-- PROVIDED DATA --
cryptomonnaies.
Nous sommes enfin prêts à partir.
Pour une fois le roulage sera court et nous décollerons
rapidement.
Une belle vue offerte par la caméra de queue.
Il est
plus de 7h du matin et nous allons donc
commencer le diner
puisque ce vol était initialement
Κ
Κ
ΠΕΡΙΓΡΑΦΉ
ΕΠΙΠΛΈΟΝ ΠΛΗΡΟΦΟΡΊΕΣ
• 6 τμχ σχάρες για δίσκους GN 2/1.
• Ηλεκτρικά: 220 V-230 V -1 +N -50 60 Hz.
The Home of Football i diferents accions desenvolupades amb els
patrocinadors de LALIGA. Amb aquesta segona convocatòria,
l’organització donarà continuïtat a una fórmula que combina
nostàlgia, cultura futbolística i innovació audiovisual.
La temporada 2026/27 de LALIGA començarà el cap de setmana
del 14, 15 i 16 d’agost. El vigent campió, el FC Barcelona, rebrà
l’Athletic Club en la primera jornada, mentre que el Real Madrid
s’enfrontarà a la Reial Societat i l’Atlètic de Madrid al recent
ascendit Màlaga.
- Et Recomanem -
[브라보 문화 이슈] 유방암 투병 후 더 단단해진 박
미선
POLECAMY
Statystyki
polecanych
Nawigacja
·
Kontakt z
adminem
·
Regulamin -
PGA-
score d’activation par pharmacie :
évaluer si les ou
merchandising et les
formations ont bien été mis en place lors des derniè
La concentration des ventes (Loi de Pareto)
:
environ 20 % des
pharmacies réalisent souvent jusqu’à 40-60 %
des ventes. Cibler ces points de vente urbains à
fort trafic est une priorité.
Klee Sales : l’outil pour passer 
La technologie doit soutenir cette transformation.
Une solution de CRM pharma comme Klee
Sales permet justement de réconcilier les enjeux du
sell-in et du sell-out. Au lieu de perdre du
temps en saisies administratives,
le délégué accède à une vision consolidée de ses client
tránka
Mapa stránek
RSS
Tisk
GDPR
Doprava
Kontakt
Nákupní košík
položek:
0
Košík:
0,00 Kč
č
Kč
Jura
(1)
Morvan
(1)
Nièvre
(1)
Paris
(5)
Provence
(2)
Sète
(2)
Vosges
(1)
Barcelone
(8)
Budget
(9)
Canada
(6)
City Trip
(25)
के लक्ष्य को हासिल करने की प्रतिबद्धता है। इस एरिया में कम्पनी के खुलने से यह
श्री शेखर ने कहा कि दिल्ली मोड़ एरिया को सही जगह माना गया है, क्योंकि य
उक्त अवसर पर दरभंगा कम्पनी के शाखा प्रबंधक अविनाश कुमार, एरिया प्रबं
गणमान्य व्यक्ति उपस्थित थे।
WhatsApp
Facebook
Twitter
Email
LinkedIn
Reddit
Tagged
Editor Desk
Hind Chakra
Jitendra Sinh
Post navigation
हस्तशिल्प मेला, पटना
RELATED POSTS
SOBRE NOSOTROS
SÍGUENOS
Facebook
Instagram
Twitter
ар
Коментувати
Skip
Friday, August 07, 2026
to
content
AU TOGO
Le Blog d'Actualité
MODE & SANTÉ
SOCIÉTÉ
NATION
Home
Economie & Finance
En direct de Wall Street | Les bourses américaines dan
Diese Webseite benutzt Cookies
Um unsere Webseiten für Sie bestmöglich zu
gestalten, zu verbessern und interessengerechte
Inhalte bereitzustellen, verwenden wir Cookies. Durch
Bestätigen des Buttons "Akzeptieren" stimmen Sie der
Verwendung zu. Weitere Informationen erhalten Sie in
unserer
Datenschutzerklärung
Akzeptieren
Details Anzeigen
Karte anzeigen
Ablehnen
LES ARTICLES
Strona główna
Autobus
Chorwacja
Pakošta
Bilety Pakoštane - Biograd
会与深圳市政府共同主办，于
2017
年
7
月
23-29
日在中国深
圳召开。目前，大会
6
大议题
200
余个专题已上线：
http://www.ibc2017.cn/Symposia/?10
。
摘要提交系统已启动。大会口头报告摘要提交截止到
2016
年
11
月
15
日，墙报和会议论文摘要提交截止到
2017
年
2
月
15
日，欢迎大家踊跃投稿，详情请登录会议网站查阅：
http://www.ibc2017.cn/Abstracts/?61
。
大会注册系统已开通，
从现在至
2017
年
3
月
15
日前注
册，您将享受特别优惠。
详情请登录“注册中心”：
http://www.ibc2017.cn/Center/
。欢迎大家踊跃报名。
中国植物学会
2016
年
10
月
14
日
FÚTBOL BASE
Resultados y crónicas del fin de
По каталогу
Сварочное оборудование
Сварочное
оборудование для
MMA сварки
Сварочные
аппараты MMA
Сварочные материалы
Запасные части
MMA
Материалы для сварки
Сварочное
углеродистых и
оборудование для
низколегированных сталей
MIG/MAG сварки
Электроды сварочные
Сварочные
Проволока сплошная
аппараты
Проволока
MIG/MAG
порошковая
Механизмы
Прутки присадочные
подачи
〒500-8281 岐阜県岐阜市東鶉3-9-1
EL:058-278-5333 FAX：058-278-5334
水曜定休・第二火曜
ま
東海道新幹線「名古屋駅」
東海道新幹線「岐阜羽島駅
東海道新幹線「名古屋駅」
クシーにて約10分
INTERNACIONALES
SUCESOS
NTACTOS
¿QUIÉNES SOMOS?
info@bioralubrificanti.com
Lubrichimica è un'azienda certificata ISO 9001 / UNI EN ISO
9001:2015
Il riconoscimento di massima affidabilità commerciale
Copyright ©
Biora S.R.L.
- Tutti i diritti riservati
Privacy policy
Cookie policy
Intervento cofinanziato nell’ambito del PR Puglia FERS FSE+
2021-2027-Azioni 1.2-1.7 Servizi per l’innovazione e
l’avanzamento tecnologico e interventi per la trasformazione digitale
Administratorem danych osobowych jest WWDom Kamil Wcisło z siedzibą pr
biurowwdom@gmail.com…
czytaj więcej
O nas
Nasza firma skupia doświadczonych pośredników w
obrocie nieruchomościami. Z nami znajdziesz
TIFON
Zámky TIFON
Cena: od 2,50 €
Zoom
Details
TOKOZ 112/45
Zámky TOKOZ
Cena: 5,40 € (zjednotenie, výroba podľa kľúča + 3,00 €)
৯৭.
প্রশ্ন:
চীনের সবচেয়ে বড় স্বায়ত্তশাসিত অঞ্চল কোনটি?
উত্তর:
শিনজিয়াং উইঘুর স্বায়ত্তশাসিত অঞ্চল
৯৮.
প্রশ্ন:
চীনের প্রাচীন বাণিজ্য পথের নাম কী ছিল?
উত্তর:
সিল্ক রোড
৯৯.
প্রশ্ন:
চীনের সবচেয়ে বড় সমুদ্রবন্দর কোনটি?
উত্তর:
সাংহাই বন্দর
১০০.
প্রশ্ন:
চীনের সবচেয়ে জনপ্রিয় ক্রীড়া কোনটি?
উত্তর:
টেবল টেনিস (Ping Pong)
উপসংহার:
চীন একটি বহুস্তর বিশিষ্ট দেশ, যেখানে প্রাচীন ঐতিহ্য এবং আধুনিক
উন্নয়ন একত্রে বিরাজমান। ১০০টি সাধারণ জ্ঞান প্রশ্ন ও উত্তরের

-- TASK GOAL --
Return the lines above precisely as they appear, beginning at the first line and ending at the line with "s’enfrontarà a la", and nothing after it.

-- RESPONSE TO THIS TASK --
cryptomonnaies.
Nous sommes enfin prêts à partir.
Pour une fois le roulage sera court et nous décollerons
rapidement.
Une belle vue offerte par la caméra de queue.
Il est
plus de 7h du matin et nous allons donc
commencer le diner
puisque ce vol était initialement
Κ
Κ
ΠΕΡΙΓΡΑΦΉ
ΕΠΙΠΛΈΟΝ ΠΛΗΡΟΦΟΡΊΕΣ
• 6 τμχ σχάρες για δίσκους GN 2/1.
• Ηλεκτρικά: 220 V-230 V -1 +N -50 60 Hz.
The Home of Football i diferents accions desenvolupades amb els
patrocinadors de LALIGA. Amb aquesta segona convocatòria,
l’organització donarà continuïtat a una fórmula que combina
nostàlgia, cultura futbolística i innovació audiovisual.
La temporada 2026/27 de LALIGA començarà el cap de setmana
del 14, 15 i 16 d’agost. El vigent campió, el FC Barcelona, rebrà
l’Athletic Club en la primera jornada, mentre que el Real Madrid
s’enfrontarà a la Reial Societat i l’Atlètic de Madrid al recent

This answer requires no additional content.